◆ Requirement:
The answer must restate every entry below word for word.

◆ Provided data:
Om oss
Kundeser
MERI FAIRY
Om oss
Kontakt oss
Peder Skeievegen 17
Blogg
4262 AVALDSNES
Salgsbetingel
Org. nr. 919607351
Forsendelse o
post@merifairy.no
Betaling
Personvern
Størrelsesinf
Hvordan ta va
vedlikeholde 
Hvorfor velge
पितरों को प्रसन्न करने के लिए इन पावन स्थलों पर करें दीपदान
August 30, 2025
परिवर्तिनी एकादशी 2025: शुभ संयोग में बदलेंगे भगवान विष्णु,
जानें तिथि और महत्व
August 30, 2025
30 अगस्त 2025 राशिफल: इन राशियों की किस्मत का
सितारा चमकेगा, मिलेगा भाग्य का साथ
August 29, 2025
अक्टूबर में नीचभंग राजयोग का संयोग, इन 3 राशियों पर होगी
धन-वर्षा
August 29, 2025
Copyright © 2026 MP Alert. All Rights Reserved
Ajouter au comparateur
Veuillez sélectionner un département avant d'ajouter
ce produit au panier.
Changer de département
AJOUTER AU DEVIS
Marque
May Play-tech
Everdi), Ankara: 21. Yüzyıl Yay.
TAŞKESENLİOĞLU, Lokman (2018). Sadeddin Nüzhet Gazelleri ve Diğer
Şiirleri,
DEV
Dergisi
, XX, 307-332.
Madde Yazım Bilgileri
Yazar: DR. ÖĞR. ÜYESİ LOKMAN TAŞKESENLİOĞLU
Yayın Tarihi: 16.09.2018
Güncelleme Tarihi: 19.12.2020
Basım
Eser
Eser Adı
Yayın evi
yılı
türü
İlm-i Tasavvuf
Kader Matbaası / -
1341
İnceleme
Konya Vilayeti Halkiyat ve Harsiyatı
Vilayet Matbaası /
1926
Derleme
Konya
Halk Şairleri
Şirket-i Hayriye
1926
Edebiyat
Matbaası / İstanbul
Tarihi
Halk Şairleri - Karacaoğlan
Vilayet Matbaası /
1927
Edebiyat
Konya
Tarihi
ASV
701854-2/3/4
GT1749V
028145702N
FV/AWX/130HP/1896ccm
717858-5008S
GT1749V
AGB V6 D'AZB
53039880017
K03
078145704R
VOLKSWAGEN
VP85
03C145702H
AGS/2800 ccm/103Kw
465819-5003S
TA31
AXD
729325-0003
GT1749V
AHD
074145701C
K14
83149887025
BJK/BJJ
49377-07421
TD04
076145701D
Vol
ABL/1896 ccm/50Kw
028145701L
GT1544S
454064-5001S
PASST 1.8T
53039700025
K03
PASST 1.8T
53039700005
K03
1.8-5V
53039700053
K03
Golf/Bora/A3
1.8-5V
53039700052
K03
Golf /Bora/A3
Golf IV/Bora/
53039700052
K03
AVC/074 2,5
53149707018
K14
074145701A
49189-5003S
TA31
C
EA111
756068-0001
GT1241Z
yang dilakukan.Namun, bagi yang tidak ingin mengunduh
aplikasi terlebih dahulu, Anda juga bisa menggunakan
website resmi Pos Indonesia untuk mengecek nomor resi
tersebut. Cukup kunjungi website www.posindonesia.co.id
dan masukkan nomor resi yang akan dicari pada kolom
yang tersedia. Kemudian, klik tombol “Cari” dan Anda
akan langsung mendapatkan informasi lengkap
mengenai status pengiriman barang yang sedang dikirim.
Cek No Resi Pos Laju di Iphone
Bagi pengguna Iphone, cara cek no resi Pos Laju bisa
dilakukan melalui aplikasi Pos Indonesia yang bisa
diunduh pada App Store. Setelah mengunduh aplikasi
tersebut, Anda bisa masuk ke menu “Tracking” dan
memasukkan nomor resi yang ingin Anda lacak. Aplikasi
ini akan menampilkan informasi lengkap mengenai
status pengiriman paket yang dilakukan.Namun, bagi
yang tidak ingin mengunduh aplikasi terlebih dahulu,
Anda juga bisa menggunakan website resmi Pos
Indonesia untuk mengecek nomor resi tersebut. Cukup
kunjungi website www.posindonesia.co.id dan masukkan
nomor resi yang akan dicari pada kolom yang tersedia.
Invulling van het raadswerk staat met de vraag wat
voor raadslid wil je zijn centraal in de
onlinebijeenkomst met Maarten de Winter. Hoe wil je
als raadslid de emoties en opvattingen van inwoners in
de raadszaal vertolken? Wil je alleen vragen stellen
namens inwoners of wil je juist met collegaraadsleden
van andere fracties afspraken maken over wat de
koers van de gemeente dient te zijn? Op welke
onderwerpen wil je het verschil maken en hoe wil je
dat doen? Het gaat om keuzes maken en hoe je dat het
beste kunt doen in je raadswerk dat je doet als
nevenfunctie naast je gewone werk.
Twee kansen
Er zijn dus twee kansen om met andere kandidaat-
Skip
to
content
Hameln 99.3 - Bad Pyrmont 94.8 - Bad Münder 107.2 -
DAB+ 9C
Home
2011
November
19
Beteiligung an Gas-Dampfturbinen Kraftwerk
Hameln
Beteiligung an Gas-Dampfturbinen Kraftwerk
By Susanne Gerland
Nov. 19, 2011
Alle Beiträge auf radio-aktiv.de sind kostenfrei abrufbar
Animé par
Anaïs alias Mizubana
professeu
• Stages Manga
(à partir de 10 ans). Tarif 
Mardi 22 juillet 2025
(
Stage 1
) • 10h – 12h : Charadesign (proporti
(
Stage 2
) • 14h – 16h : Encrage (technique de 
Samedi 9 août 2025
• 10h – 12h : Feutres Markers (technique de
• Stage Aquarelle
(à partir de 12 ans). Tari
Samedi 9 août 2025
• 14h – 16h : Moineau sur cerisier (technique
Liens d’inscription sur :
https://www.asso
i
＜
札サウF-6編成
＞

◆ Answer to this problem:
Om oss
Kundeser
MERI FAIRY
Om oss
Kontakt oss
Peder Skeievegen 17
Blogg
4262 AVALDSNES
Salgsbetingel
Org. nr. 919607351
Forsendelse o
post@merifairy.no
Betaling
Personvern
Størrelsesinf
Hvordan ta va
vedlikeholde 
Hvorfor velge
पितरों को प्रसन्न करने के लिए इन पावन स्थलों पर करें दीपदान
August 30, 2025
परिवर्तिनी एकादशी 2025: शुभ संयोग में बदलेंगे भगवान विष्णु,
जानें तिथि और महत्व
August 30, 2025
30 अगस्त 2025 राशिफल: इन राशियों की किस्मत का
सितारा चमकेगा, मिलेगा भाग्य का साथ
August 29, 2025
अक्टूबर में नीचभंग राजयोग का संयोग, इन 3 राशियों पर होगी
धन-वर्षा
August 29, 2025
Copyright © 2026 MP Alert. All Rights Reserved
Ajouter au comparateur
Veuillez sélectionner un département avant d'ajouter
ce produit au panier.
Changer de département
AJOUTER AU DEVIS
Marque
May Play-tech
Everdi), Ankara: 21. Yüzyıl Yay.
TAŞKESENLİOĞLU, Lokman (2018). Sadeddin Nüzhet Gazelleri ve Diğer
Şiirleri,
DEV
Dergisi
, XX, 307-332.
Madde Yazım Bilgileri
Yazar: DR. ÖĞR. ÜYESİ LOKMAN TAŞKESENLİOĞLU
Yayın Tarihi: 16.09.2018
Güncelleme Tarihi: 19.12.2020
Basım
Eser
Eser Adı
Yayın evi
yılı
türü
İlm-i Tasavvuf
Kader Matbaası / -
1341
İnceleme
Konya Vilayeti Halkiyat ve Harsiyatı
Vilayet Matbaası /
1926
Derleme
Konya
Halk Şairleri
Şirket-i Hayriye
1926
Edebiyat
Matbaası / İstanbul
Tarihi
Halk Şairleri - Karacaoğlan
Vilayet Matbaası /
1927
Edebiyat
Konya
Tarihi
ASV
701854-2/3/4
GT1749V
028145702N
FV/AWX/130HP/1896ccm
717858-5008S
GT1749V
AGB V6 D'AZB
53039880017
K03
078145704R
VOLKSWAGEN
VP85
03C145702H
AGS/2800 ccm/103Kw
465819-5003S
TA31
AXD
729325-0003
GT1749V
AHD
074145701C
K14
83149887025
BJK/BJJ
49377-07421
TD04
076145701D
Vol
ABL/1896 ccm/50Kw
028145701L
GT1544S
454064-5001S
PASST 1.8T
53039700025
K03
PASST 1.8T
53039700005
K03
1.8-5V
53039700053
K03
Golf/Bora/A3
1.8-5V
53039700052
K03
Golf /Bora/A3
Golf IV/Bora/
53039700052
K03
AVC/074 2,5
53149707018
K14
074145701A
49189-5003S
TA31
C
EA111
756068-0001
GT1241Z
yang dilakukan.Namun, bagi yang tidak ingin mengunduh
aplikasi terlebih dahulu, Anda juga bisa menggunakan
website resmi Pos Indonesia untuk mengecek nomor resi
tersebut. Cukup kunjungi website www.posindonesia.co.id
dan masukkan nomor resi yang akan dicari pada kolom
yang tersedia. Kemudian, klik tombol “Cari” dan Anda
akan langsung mendapatkan informasi lengkap
mengenai status pengiriman barang yang sedang dikirim.
Cek No Resi Pos Laju di Iphone
Bagi pengguna Iphone, cara cek no resi Pos Laju bisa
dilakukan melalui aplikasi Pos Indonesia yang bisa
diunduh pada App Store. Setelah mengunduh aplikasi
tersebut, Anda bisa masuk ke menu “Tracking” dan
memasukkan nomor resi yang ingin Anda lacak. Aplikasi
ini akan menampilkan informasi lengkap mengenai
status pengiriman paket yang dilakukan.Namun, bagi
yang tidak ingin mengunduh aplikasi terlebih dahulu,
Anda juga bisa menggunakan website resmi Pos
Indonesia untuk mengecek nomor resi tersebut. Cukup
kunjungi website www.posindonesia.co.id dan masukkan
nomor resi yang akan dicari pada kolom yang tersedia.
Invulling van het raadswerk staat met de vraag wat
voor raadslid wil je zijn centraal in de
onlinebijeenkomst met Maarten de Winter. Hoe wil je
als raadslid de emoties en opvattingen van inwoners in
de raadszaal vertolken? Wil je alleen vragen stellen
namens inwoners of wil je juist met collegaraadsleden
van andere fracties afspraken maken over wat de
koers van de gemeente dient te zijn? Op welke
onderwerpen wil je het verschil maken en hoe wil je
dat doen? Het gaat om keuzes maken en hoe je dat het
beste kunt doen in je raadswerk dat je doet als
nevenfunctie naast je gewone werk.
Twee kansen
Er zijn dus twee kansen om met andere kandidaat-
Skip
to
content
Hameln 99.3 - Bad Pyrmont 94.8 - Bad Münder 107.2 -
DAB+ 9C
Home
2011
November
19
Beteiligung an Gas-Dampfturbinen Kraftwerk
Hameln
Beteiligung an Gas-Dampfturbinen Kraftwerk
By Susanne Gerland
Nov. 19, 2011
Alle Beiträge auf radio-aktiv.de sind kostenfrei abrufbar
Animé par
Anaïs alias Mizubana
professeu
• Stages Manga
(à partir de 10 ans). Tarif 
Mardi 22 juillet 2025
(
Stage 1
) • 10h – 12h : Charadesign (proporti
(
Stage 2
) • 14h – 16h : Encrage (technique de 
Samedi 9 août 2025
• 10h – 12h : Feutres Markers (technique de
• Stage Aquarelle
(à partir de 12 ans). Tari
Samedi 9 août 2025
• 14h – 16h : Moineau sur cerisier (technique
Liens d’inscription sur :
https://www.asso
i
＜
札サウF-6編成
＞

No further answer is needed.